Ryan shakes himself from his thoughts. An agent standing next to him making a report asks, “Did you hear me?”
“Sorry,” Ryan says. “Please start over.”
“I just wanted to tell you about the car. We were able to track down a previous owner. He sold it on Craigslist about a month ago.”
Ryan nods. It had been the same with the previous vehicles they’d recovered. The plates were stolen. But not the cars.
“I’m not sure it makes much difference,” Ryan says, “but at least we know.”
The agent nods and starts to back away, but then one of the techs shouts for Ryan to come over to the van.
Ryan walks to the back of the van, where the doors are hanging open.
“You’ll want to see this, sir.”
The techs have applied fingerprint powder to the inside of the doors and now dozens of prints are easily visible. Whoever left them—Marta Rivera, they assume—arranged her fingerprints into words.

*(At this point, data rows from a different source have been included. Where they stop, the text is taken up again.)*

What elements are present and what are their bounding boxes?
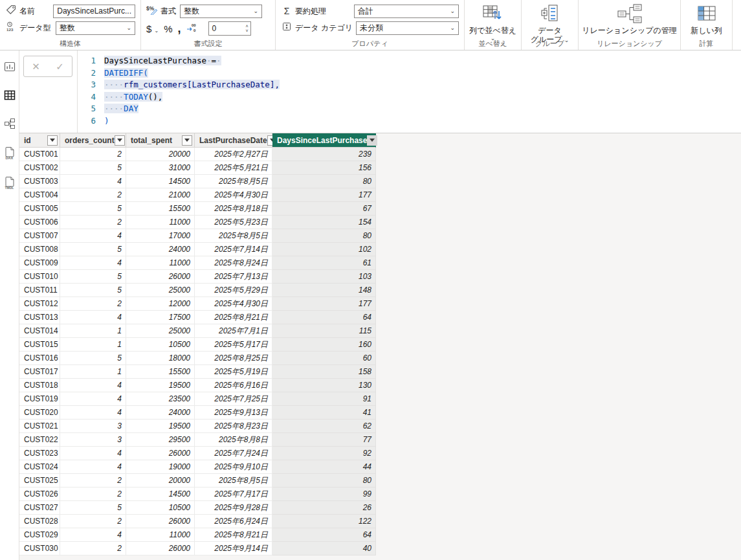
datatype-dropdown[interactable]: 整数⌄ xyxy=(56,21,135,35)
table-cell[interactable]: 2025年4月30日 xyxy=(195,188,272,202)
table-cell[interactable]: CUST018 xyxy=(19,379,60,392)
table-cell[interactable]: 92 xyxy=(272,447,376,460)
table-cell[interactable]: 4 xyxy=(60,528,126,542)
table-cell[interactable]: 2025年5月23日 xyxy=(195,216,272,229)
table-cell[interactable]: 2025年5月19日 xyxy=(195,365,272,379)
data-view-icon[interactable] xyxy=(4,89,16,104)
table-cell[interactable]: CUST005 xyxy=(19,202,60,216)
tmdl-view-icon[interactable]: TMDL xyxy=(4,176,16,192)
cancel-formula-icon[interactable]: ✕ xyxy=(32,61,40,73)
table-cell[interactable]: 115 xyxy=(272,324,376,338)
table-cell[interactable]: 23500 xyxy=(126,392,195,406)
table-cell[interactable]: 2025年8月24日 xyxy=(195,256,272,270)
table-cell[interactable]: 2025年2月27日 xyxy=(195,148,272,161)
table-cell[interactable]: 18000 xyxy=(126,352,195,365)
column-header-id[interactable]: id xyxy=(19,133,60,148)
table-cell[interactable]: 44 xyxy=(272,460,376,474)
table-cell[interactable]: 26000 xyxy=(126,270,195,284)
table-cell[interactable]: 2025年5月17日 xyxy=(195,338,272,352)
dax-editor[interactable]: 1DaysSinceLastPurchase·=·2DATEDIFF(3····… xyxy=(78,50,741,133)
table-cell[interactable]: CUST009 xyxy=(19,256,60,270)
table-cell[interactable]: 1 xyxy=(60,338,126,352)
table-cell[interactable]: 4 xyxy=(60,311,126,324)
table-cell[interactable]: 2025年8月5日 xyxy=(195,175,272,188)
table-cell[interactable]: 2025年5月29日 xyxy=(195,284,272,297)
table-cell[interactable]: 239 xyxy=(272,148,376,161)
table-cell[interactable]: 10500 xyxy=(126,338,195,352)
table-cell[interactable]: 2025年6月24日 xyxy=(195,515,272,528)
table-cell[interactable]: 4 xyxy=(60,256,126,270)
table-cell[interactable]: 11000 xyxy=(126,216,195,229)
table-cell[interactable]: 15500 xyxy=(126,202,195,216)
table-cell[interactable]: 2 xyxy=(60,474,126,487)
table-cell[interactable]: 148 xyxy=(272,284,376,297)
table-cell[interactable]: 2 xyxy=(60,148,126,161)
data-groups-button[interactable]: データ グループ ⌄ xyxy=(527,3,573,38)
table-cell[interactable]: 11000 xyxy=(126,528,195,542)
table-cell[interactable]: 11000 xyxy=(126,256,195,270)
table-cell[interactable]: 20000 xyxy=(126,148,195,161)
table-cell[interactable]: 4 xyxy=(60,447,126,460)
table-cell[interactable]: 2025年8月18日 xyxy=(195,202,272,216)
table-cell[interactable]: 26000 xyxy=(126,447,195,460)
table-cell[interactable]: 158 xyxy=(272,365,376,379)
table-cell[interactable]: CUST007 xyxy=(19,229,60,243)
table-cell[interactable]: 62 xyxy=(272,420,376,433)
table-cell[interactable]: 24000 xyxy=(126,243,195,256)
filter-dropdown-icon[interactable] xyxy=(47,135,58,146)
table-cell[interactable]: 177 xyxy=(272,297,376,311)
table-cell[interactable]: CUST020 xyxy=(19,406,60,420)
table-cell[interactable]: 1 xyxy=(60,324,126,338)
table-cell[interactable]: 4 xyxy=(60,460,126,474)
table-cell[interactable]: 4 xyxy=(60,379,126,392)
table-cell[interactable]: 2025年9月10日 xyxy=(195,460,272,474)
table-cell[interactable]: 1 xyxy=(60,365,126,379)
table-cell[interactable]: 99 xyxy=(272,487,376,501)
table-cell[interactable]: 160 xyxy=(272,338,376,352)
stepper-arrows-icon[interactable]: ˄˅ xyxy=(245,24,250,33)
table-cell[interactable]: 103 xyxy=(272,270,376,284)
table-cell[interactable]: CUST015 xyxy=(19,338,60,352)
table-cell[interactable]: CUST008 xyxy=(19,243,60,256)
report-view-icon[interactable] xyxy=(4,61,16,75)
column-header-orders_count[interactable]: orders_count xyxy=(60,133,126,148)
table-cell[interactable]: 5 xyxy=(60,501,126,515)
table-cell[interactable]: 2025年7月24日 xyxy=(195,447,272,460)
table-cell[interactable]: 2025年8月21日 xyxy=(195,311,272,324)
filter-dropdown-icon[interactable] xyxy=(367,135,377,146)
table-cell[interactable]: CUST030 xyxy=(19,542,60,555)
decimal-places-icon[interactable]: 000 xyxy=(186,22,198,35)
table-cell[interactable]: 80 xyxy=(272,474,376,487)
table-cell[interactable]: CUST027 xyxy=(19,501,60,515)
table-cell[interactable]: 12000 xyxy=(126,297,195,311)
table-cell[interactable]: 2025年8月23日 xyxy=(195,420,272,433)
table-cell[interactable]: 2025年8月25日 xyxy=(195,352,272,365)
table-cell[interactable]: 2025年8月5日 xyxy=(195,474,272,487)
table-cell[interactable]: 130 xyxy=(272,379,376,392)
summarization-dropdown[interactable]: 合計⌄ xyxy=(354,5,459,18)
table-cell[interactable]: 26000 xyxy=(126,542,195,555)
table-cell[interactable]: 2025年9月13日 xyxy=(195,406,272,420)
table-cell[interactable]: 156 xyxy=(272,161,376,175)
table-cell[interactable]: CUST029 xyxy=(19,528,60,542)
column-header-DaysSinceLastPurchase[interactable]: DaysSinceLastPurchase xyxy=(272,133,376,148)
table-cell[interactable]: 25000 xyxy=(126,324,195,338)
name-input[interactable]: DaysSinceLastPurc... xyxy=(53,5,135,18)
table-cell[interactable]: 2025年7月25日 xyxy=(195,392,272,406)
filter-dropdown-icon[interactable] xyxy=(115,135,125,146)
table-cell[interactable]: 2 xyxy=(60,297,126,311)
table-cell[interactable]: 24000 xyxy=(126,406,195,420)
data-category-dropdown[interactable]: 未分類⌄ xyxy=(356,21,459,35)
table-cell[interactable]: 177 xyxy=(272,188,376,202)
column-header-LastPurchaseDate[interactable]: LastPurchaseDate xyxy=(195,133,272,148)
table-cell[interactable]: CUST004 xyxy=(19,188,60,202)
table-cell[interactable]: CUST025 xyxy=(19,474,60,487)
table-cell[interactable]: 26000 xyxy=(126,515,195,528)
table-cell[interactable]: 2025年5月21日 xyxy=(195,161,272,175)
table-cell[interactable]: 4 xyxy=(60,392,126,406)
table-cell[interactable]: CUST006 xyxy=(19,216,60,229)
commit-formula-icon[interactable]: ✓ xyxy=(56,61,64,73)
table-cell[interactable]: CUST013 xyxy=(19,311,60,324)
table-cell[interactable]: 19000 xyxy=(126,460,195,474)
table-cell[interactable]: 25000 xyxy=(126,284,195,297)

On the door to Ryan’s left, a message reads:
TAKING ME
TO MR Z
But that isn’t all. On the inside of the other door, she’s written the message:
RANGER
TRAP
Ryan stares at the words.
“Should we call Yates?” the agent next to him says. “Or Castillo?”
Ryan grabs his phone from his pocket and scrolls through the contacts. He holds the phone to his ear, looking nervously at the other agent. Carlos’s number goes straight to voicemail. He tries Rory’s.

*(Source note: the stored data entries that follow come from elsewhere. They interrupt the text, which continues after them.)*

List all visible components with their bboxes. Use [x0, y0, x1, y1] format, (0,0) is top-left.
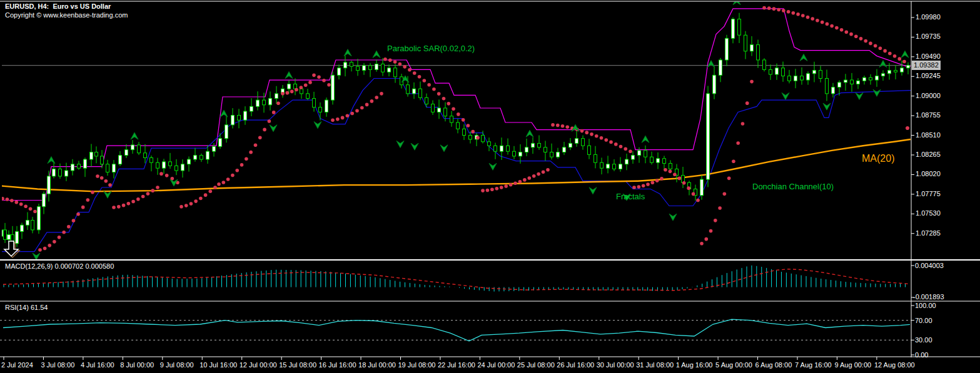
- parabolic-sar-label: Parabolic SAR(0.02,0.2): [387, 44, 475, 52]
- fractals-label: Fractals: [616, 192, 645, 201]
- price-axis-label: 1.08755: [916, 111, 941, 119]
- price-axis-label: 1.07285: [916, 229, 941, 237]
- time-axis-label: 5 Aug 00:00: [715, 361, 752, 369]
- ma20-label: MA(20): [862, 154, 894, 162]
- time-axis-label: 25 Jul 08:00: [517, 361, 555, 369]
- macd-max-label: 0.004003: [915, 262, 944, 269]
- copyright-label: Copyright © www.keenbase-trading.com: [5, 11, 128, 19]
- rsi-axis-label: 0.00: [915, 351, 928, 359]
- time-axis-label: 12 Jul 00:00: [240, 361, 277, 369]
- rsi-indicator-label: RSI(14) 61.54: [5, 304, 48, 312]
- time-axis-label: 15 Jul 08:00: [279, 361, 316, 369]
- price-axis-label: 1.09735: [916, 32, 941, 40]
- symbol-title: EURUSD, H4: Euro vs US Dollar: [5, 2, 111, 11]
- rsi-axis-label: 70.00: [915, 317, 932, 324]
- main-chart-surface[interactable]: [0, 2, 911, 260]
- time-axis-label: 10 Jul 16:00: [200, 361, 237, 369]
- price-axis-label: 1.08510: [916, 131, 941, 139]
- time-axis-label: 1 Aug 16:00: [676, 361, 713, 369]
- price-axis-label: 1.08020: [916, 170, 941, 177]
- time-axis-label: 18 Jul 00:00: [358, 361, 396, 369]
- time-axis-label: 22 Jul 16:00: [438, 361, 475, 369]
- time-axis-label: 19 Jul 08:00: [398, 361, 436, 369]
- time-axis-label: 30 Jul 00:00: [597, 361, 634, 369]
- time-axis-label: 16 Jul 16:00: [319, 361, 356, 369]
- time-axis-label: 9 Aug 00:00: [834, 361, 871, 369]
- time-axis-label: 7 Aug 16:00: [795, 361, 832, 369]
- price-axis-label: 1.08265: [916, 151, 941, 158]
- price-axis-label: 1.09490: [916, 52, 941, 60]
- time-axis-label: 3 Jul 08:00: [41, 361, 74, 369]
- time-axis-label: 9 Jul 08:00: [160, 361, 194, 369]
- time-axis-label: 12 Aug 08:00: [874, 361, 915, 369]
- time-axis-label: 2 Jul 2024: [1, 361, 33, 369]
- price-axis-label: 1.09245: [916, 72, 941, 79]
- time-axis-label: 6 Aug 08:00: [755, 361, 792, 369]
- macd-min-label: -0.001893: [913, 293, 944, 301]
- time-axis-label: 4 Jul 16:00: [81, 361, 114, 369]
- macd-surface[interactable]: [0, 261, 911, 301]
- time-axis-label: 31 Jul 08:00: [636, 361, 674, 369]
- rsi-surface[interactable]: [0, 302, 911, 357]
- time-axis-label: 24 Jul 00:00: [477, 361, 515, 369]
- price-axis-label: 1.09980: [916, 13, 941, 21]
- time-axis-label: 26 Jul 16:00: [557, 361, 594, 369]
- rsi-axis-label: 30.00: [915, 336, 932, 344]
- rsi-axis-label: 100.00: [915, 302, 936, 309]
- time-axis-label: 8 Jul 00:00: [120, 361, 154, 369]
- price-axis-label: 1.07775: [916, 190, 941, 197]
- mt4-chart-window: EURUSD, H4: Euro vs US Dollar Copyright …: [0, 0, 980, 373]
- donchian-channel-label: Donchian Channel(10): [752, 182, 834, 191]
- macd-indicator-label: MACD(12,26,9) 0.000702 0.000580: [5, 262, 114, 271]
- price-axis-label: 1.09000: [916, 92, 941, 99]
- current-price-badge: 1.09382: [912, 61, 941, 70]
- price-axis-label: 1.07530: [916, 209, 941, 217]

“Come on, Rory,” he mutters. “Pick up the damn phone.”
CHAPTER 58
AS WE COME out of the casino, we spot a woman walking ahead of us through the parking lot, wearing a white blouse and a puffy black skirt over dark hose—the work uniform of a casino employee, I assume. The woman has a slight limp and it dawns on me who she is. Apparently Ava is one step ahead of me.
“Isabella?” Ava says loud enough for the woman to hear.
Isabella Luna, the woman we believe might have been the first eagle feather victim, turns around and greets us with a puzzled expression. I’d forgotten she worked at the restaurant inside the casino.
Recognition fills her face after a brief moment of confusion.
“Hi, Ava,” she says, stopping so we can approach. “What are y’all doing here?”
“Working on a case.”
“The missing girls who disappeared on the solstice, like me?”
“No,” Ava says. “Another one.”
“I guess y’all are busy, aren’t you?”
“Busier than a one-legged man in an ass-kicking contest,” Carlos says, and this makes Isabella smile.